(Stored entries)
....
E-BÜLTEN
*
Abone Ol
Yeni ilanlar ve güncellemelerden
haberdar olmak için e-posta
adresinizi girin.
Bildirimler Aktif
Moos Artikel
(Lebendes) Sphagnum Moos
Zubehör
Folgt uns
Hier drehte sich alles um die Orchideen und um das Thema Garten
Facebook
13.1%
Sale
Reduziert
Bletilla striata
....
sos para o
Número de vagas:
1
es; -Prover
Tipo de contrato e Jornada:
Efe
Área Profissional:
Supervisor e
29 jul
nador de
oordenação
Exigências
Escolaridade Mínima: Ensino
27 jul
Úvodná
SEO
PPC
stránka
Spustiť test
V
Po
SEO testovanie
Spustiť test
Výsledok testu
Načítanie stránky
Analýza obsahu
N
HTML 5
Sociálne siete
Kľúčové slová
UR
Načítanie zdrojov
....
WHAT YOU ARE ASKED TO DO: Only the lines that contain the string "Moos" are to be copied from the records.

THE COMPLETED TASK:
Moos Artikel
(Lebendes) Sphagnum Moos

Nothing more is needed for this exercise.